Borium kan als boorzuur worden toegediend. Ook dit is natriumvrij. Het voordeel hiervan is dat er geen natrium wordt ingebracht en dit niet kan stapelen in het substraat of drainwater.
IJzer
IJzers worden altijd in chelaten toegediend. Het ijzer-ion is namelijk niet sterk genoeg om aan het sulfaat gebonden te blijven en zal oxideren waardoor het niet bij het gewas aankomt. Geoxideerd ijzer kennen we beter als roest. Chelaten werken als een soort molecuulklauwen die het ion vasthouden. Op het moment dat het chelaat met het ijzer-ion bij de wortel aankomt, vindt er een uitwisseling plaats van elementen. Het ijzer komt dan vrij en wordt opneembaar voor de wortel. Een ander element neemt dat de plek van ijzer over in het chelaat.
IJzer in chelaten kan niet alleen in de bodem worden toegepast, maar ook als bladmeststof worden toegepast. Bladbemesting komt in de plant via de huidmondjes (stomate), de bladharen (trichomen), de waslaag op het blad (cuticula) of via het celmembraan (endocytose). De weg die het ijzer uiteindelijk neemt is afhankelijk van de andere componenten van de meststof waar het ijzer in verwerkt zit. Vaak worden zeewierextracten en aminozuren toegevoegd ter bevordering van de opname.

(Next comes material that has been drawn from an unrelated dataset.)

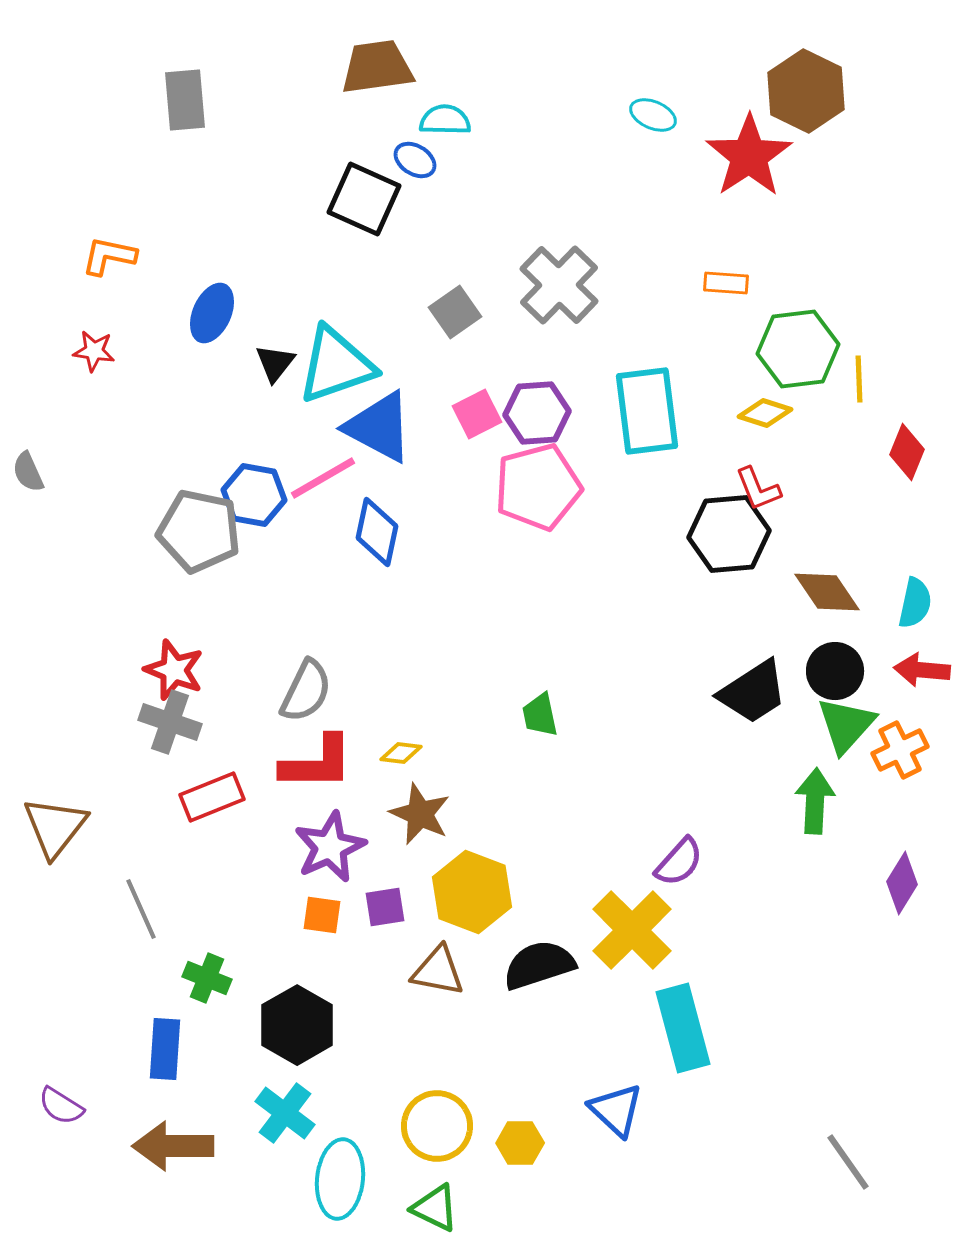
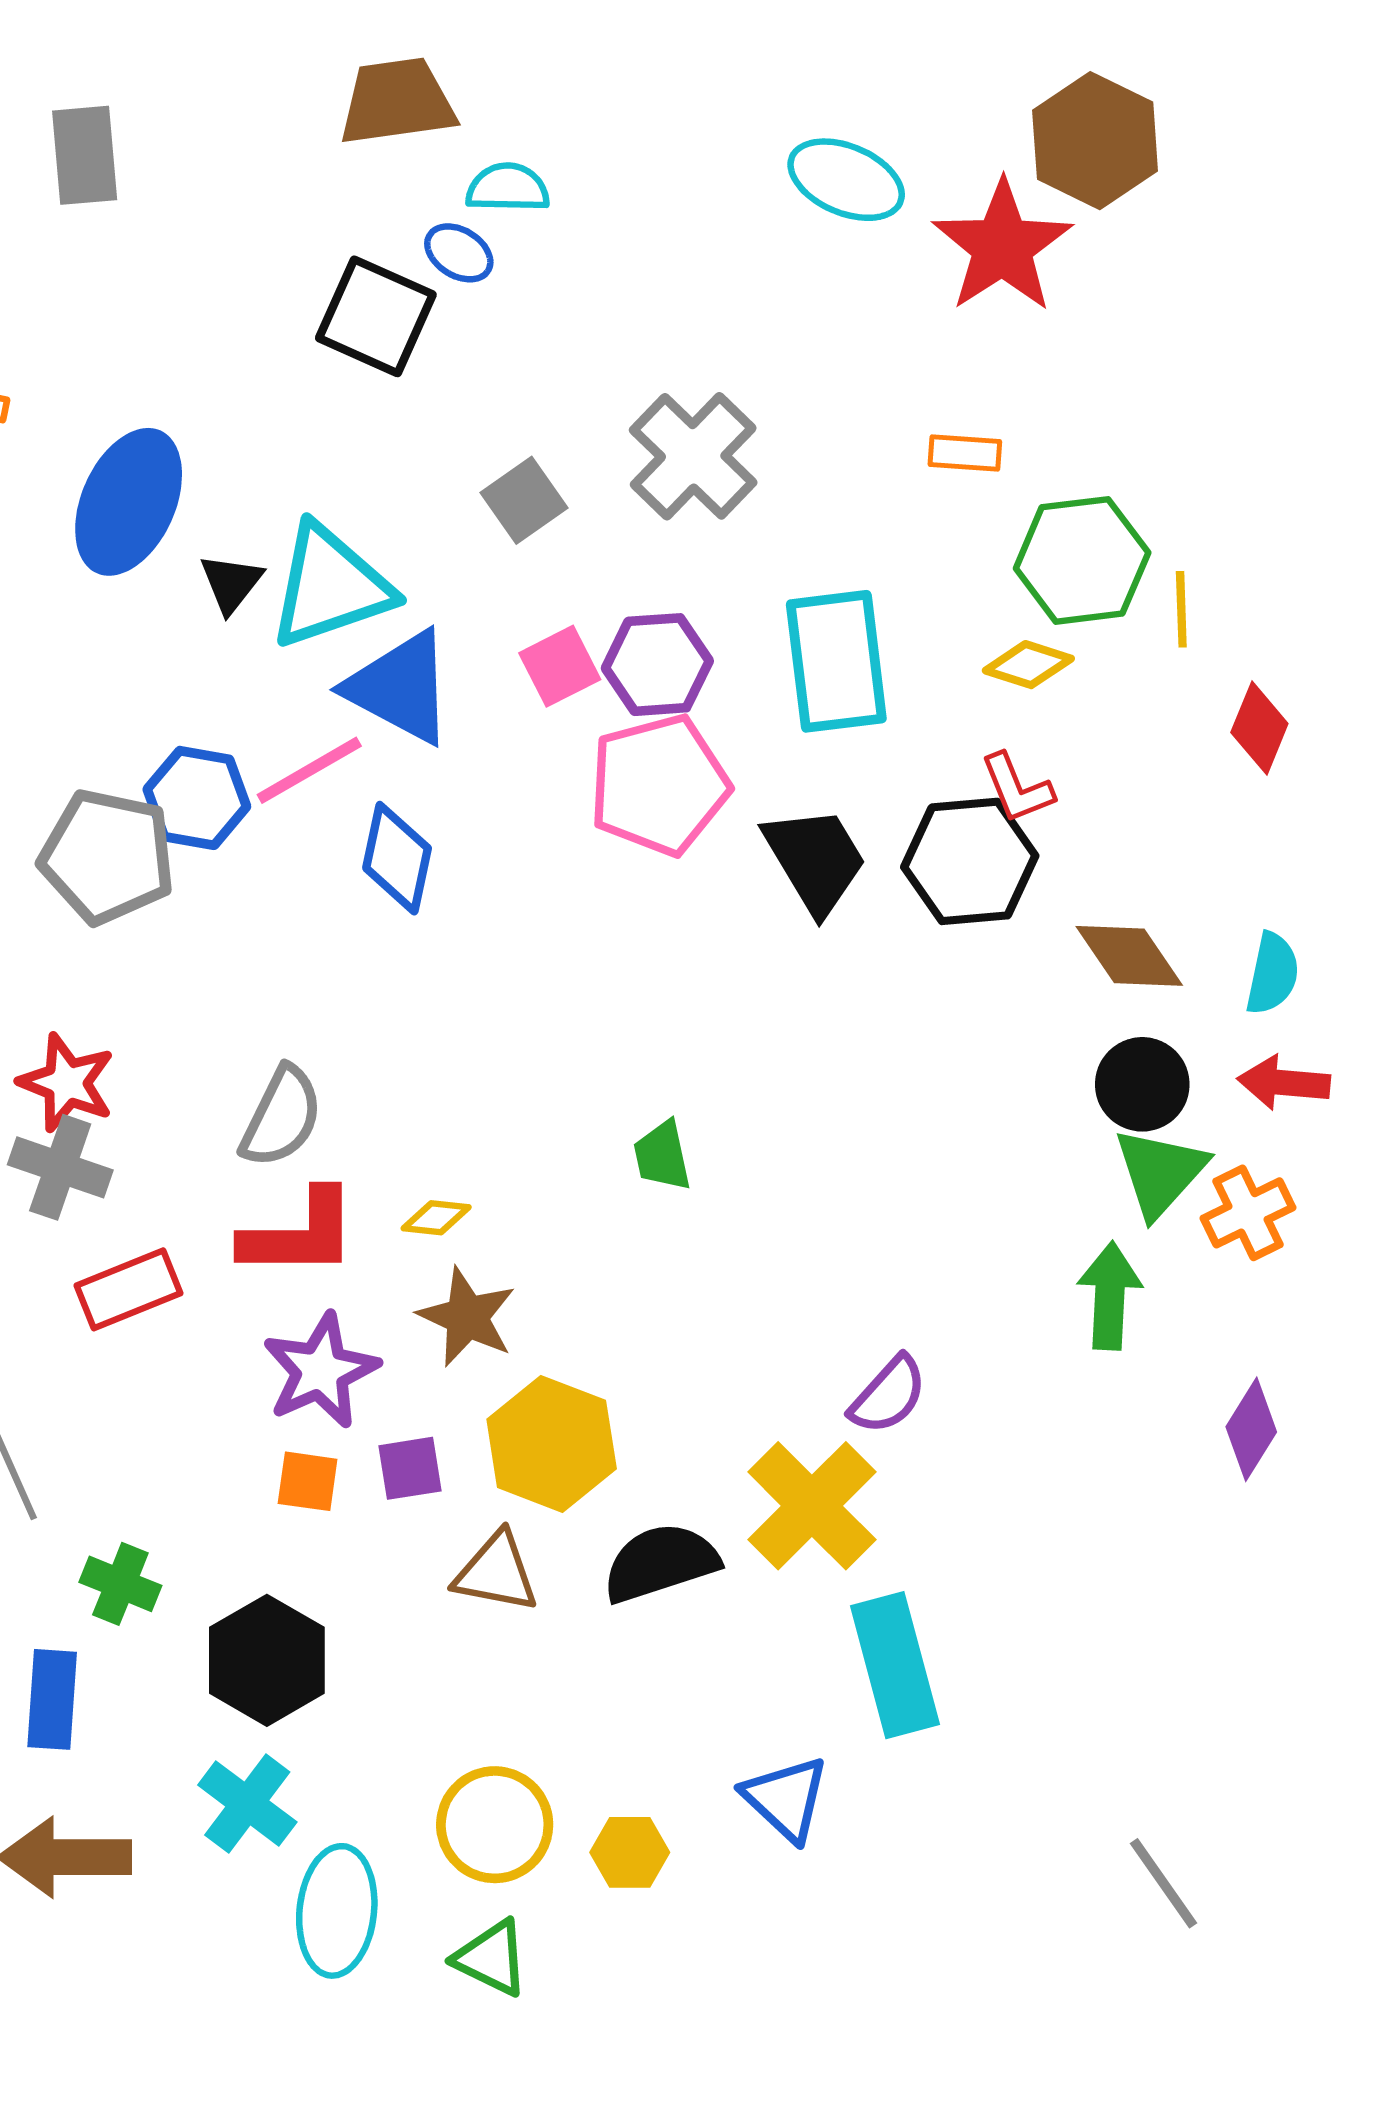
cyan ellipse: (653, 115) -> (846, 180), size x1.5
blue ellipse: (212, 313) -> (129, 502), size x1.5
black trapezoid: (753, 692) -> (815, 860), moved, turned -88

Er zijn verschillende chelaten die elk hun optimale omstandigheden kennen.
EDTA:
Dit chelaat is toepasbaar in een teelt waar de pH niet boven de 6 uitkomt. Wanneer de pH hoger is dan 6 laat dit chelaat het ijzerion los waardoor het ion oxideert en niet wordt opgenomen door het gewas.
DTPA:
DTPA is het meest toegepaste chelaat in de tuinbouw. Dit chelaat is toepasbaar tot een pH van 7. Een DTPA chelaat is er in een ijzergehalte van 3% en 6%. Het grote verschil zit hem in de opbouw van het chelaat. Bij een ijzergehalte van 3% is het chelaat op basis van natrium. Hierdoor wordt er dus ook direct natrium in het gewas gebracht.
Bij het van ijzergehalte 6% is het chelaat op basis van ammonium.
Als de pH van de teelt hoger dan 7 is, kan je rood ijzer doseren. Rood ijzer is een poeder waarbij de beschikbaarheid tot een pH van 10 goed blijft. Ook rood ijzer is er in verschillende typen:
EDDHA:
Dit is de meest bekende vorm van rood ijzer. EDDHA heeft een ijzergehalte van 6%. Niet de volledige 6% is stabiel. 4 of 4,8% is stabiel, het restant is minder stabiel. Dat wil zeggen dat het ijzer uit het chelaat valt en zal oxideren. EDDHA-chelaat is, net als DPTA 3%, hoofdzakelijk op een natriumchelaat gebaseerd. Hierdoor breng je dus ook een hoeveelheid natrium in de teelt.
HBED:
Dit is een meer stabiel rood ijzer. Hier blijft dus de gehele 6% van het ijzer in de chelaten aanwezig en dus beschikbaar voor het gewas. Je hebt hierdoor voor dezelfde hoeveelheid ijzer dus minder product nodig dan van EDDHA. HBED is een chelaat op basis van kalium.